Many studies have been performed to date studying the association between candidate gene polymorphisms and bone mineral density (BMD), as a quantitative trait, and fracture risk. There has also been a study suggesting that falls have a hereditary component [15], but despite this, there have been only three studies of which we are aware examining the relationship between gene polymorphisms and falls. A study into vitamin D receptor (VDR) and falls has been previously conducted but in a small group (n = 259) of very elderly (over 80 years) women. This study found an association between Bsm1 and falls, within 90 days of assessment, with a reduction in falls for those having the ‘b’ homozygote, while no association was found for Fok1 [16]. A pharmacogenetic interaction has been noted between PvuII polymorphism of the oestrogen receptor alpha (ESR1) gene and falls [17], where an association was found for women taking hormone replacement therapy (HRT), but there was no association in non-HRT users. In another study examining apolipoprotein E (APOE) polymorphism, no association with falls was found [18]

The focus of research on the role of VDR polymorphisms has been on bone health, and few studies have examined the associations between VDR and muscle strength [1921, 16]. Two studies [19, 22] have found that the presence of the b allele of the Bsm1 polymorphism is associated with increased quadriceps strength, although other studies have found no such association [20, 21]. Examining lower limb power, the presence of the B allele was associated with increased hamstring strength in one study [20], but no such association was found in another [21]. For grip strength, no significant associations with Bsm1 polymorphism of the VDR gene have been reported [22, 20, 16], although a trend was found for increased grip strength [19] with the ‘b’ allele. If a relationship did exist between VDR gene polymorphisms and falls, this might provide an efficient means of targeting vitamin D treatment to produce an enhanced reduction on fall and fracture rates.

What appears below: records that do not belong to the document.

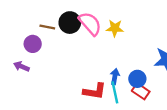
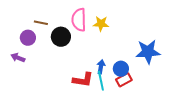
black circle: (70, 23) -> (61, 37), moved
pink semicircle: (90, 24) -> (79, 20), turned -140
red rectangle: (141, 91) -> (124, 80), turned -63

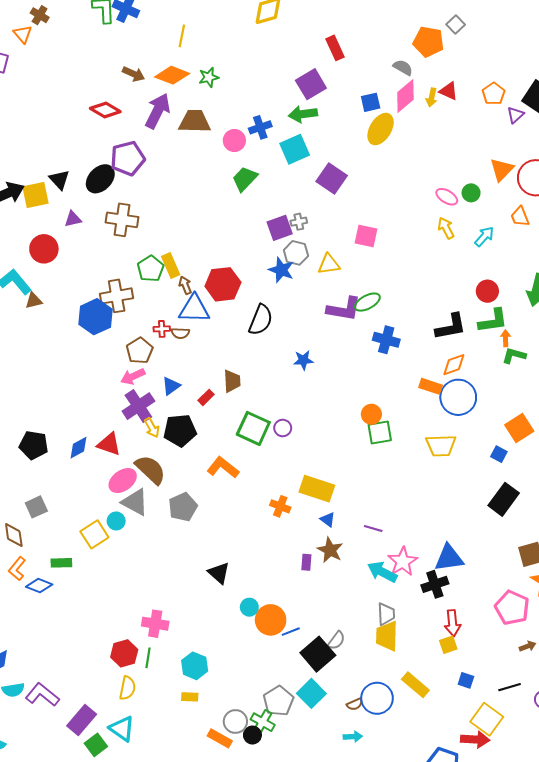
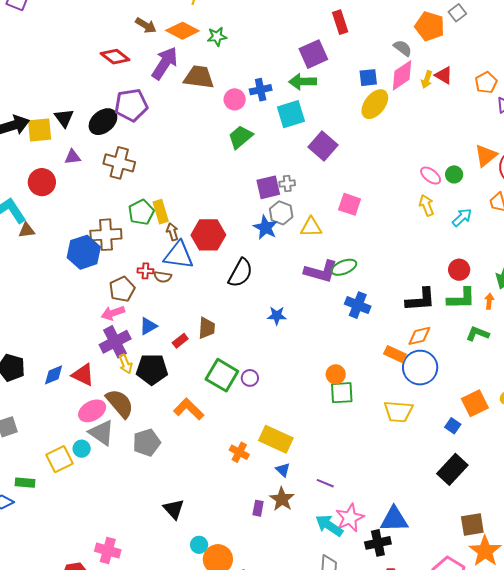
orange arrow: (506, 338) -> (489, 301), moved

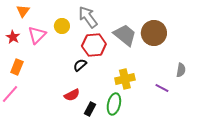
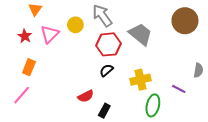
brown circle: (154, 33) -> (185, 21), moved
black semicircle: (80, 65) -> (106, 70), moved
green ellipse: (114, 104) -> (153, 105), moved

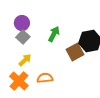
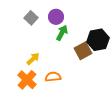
purple circle: (22, 23) -> (56, 17), moved
gray square: (23, 37) -> (31, 18), moved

Given the associations found between VDR gene polymorphisms and muscle strength, our aim was to determine the nature of the relationship between VDR gene polymorphisms and fall risk.

Methods

Aberdeen Prospective Osteoporosis Screening Study cohort

The Aberdeen Prospective Osteoporosis Screening Study (APOSS) population arises from a community-based study, involving women initially aged between 45 and 54 years of age at the baseline visit. The women were chosen at random from a primary care patient register, the Community Health Index, and lived within a 32-km radius of the Osteoporosis Screening Unit, Aberdeen. Between 1990 and 1993 (“baseline”), a letter was sent directly from the screening unit inviting 7,200 potential participants to take part in the screening programme, which consisted primarily of a dual-energy X-ray absorptiometry scan of the hip and spine using a Norland XR-26 and XR-36 Dual-energy X-ray Absorptiometry scanners, and completion of a risk factor questionnaire. Five thousand one hundred nineteen attended for screening.

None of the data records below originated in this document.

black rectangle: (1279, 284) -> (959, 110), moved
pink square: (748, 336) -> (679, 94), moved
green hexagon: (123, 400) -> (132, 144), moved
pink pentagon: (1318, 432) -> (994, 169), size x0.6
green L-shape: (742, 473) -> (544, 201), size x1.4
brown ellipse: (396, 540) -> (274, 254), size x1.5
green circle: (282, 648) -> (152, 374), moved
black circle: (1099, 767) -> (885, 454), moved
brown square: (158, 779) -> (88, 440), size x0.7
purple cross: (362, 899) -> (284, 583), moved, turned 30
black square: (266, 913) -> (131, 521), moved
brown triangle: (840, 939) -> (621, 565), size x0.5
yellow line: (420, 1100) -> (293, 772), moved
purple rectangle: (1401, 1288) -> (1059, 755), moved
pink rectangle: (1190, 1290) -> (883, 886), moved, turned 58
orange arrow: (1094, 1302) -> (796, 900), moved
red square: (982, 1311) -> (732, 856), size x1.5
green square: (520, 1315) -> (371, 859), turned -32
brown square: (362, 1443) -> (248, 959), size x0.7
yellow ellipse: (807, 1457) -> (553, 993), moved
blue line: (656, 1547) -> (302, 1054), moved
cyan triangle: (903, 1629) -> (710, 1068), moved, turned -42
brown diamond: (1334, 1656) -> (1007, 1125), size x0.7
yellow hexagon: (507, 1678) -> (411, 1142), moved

Between 1997 and 2000 (“visit 2”), the women who had taken part in the study were invited to attend a second screening visit, and 3,883 attended. Falls data were collected using the question “Have you fallen in the last year?” At this time point, those who consented gave a blood sample for DNA analysis. Genotyping of the vitamin D receptor was performed in the Aberdeen bone laboratories using genomic DNA, extracted using standard methodology from peripheral blood leukocytes and stored in 96-well plates at −20°C. Five polymorphic regions of VDR were genotyped. These were the exon 2 Fok1 polymorphism, which creates an alternative translational start site; the functional polymorphism for the Cdx-2 transcription factor binding site, which is located within the promoter region (Cdx-2); and finally, Bsm1, Apa1 and Taq1 in the 3′ region of the gene.

The genotyping methodology has been described in detail previously [23]. Briefly, genotypes for both the ApaI and TaqI polymorphisms were obtained by polymerase chain reaction restriction fragment length polymorphism (RFLP) and visualised on ethidium bromide stained agarose gel. Fok1 and BsmI genotypes were determined primarily (> 89%) using the 5′ nuclease Taqman assay (Applied Biosystems, Foster City, CA, USA) and the remaining samples by RFLP. The concordance rate between the two methods is 98%. The Cdx-2 SNP was genotyped using the DYEnamic ET dye terminator cycle sequencing kit (Amersham Pharmacia Biotech UK) and analysed on a MEGABACE-1000 automated DNA sequencer (Amersham).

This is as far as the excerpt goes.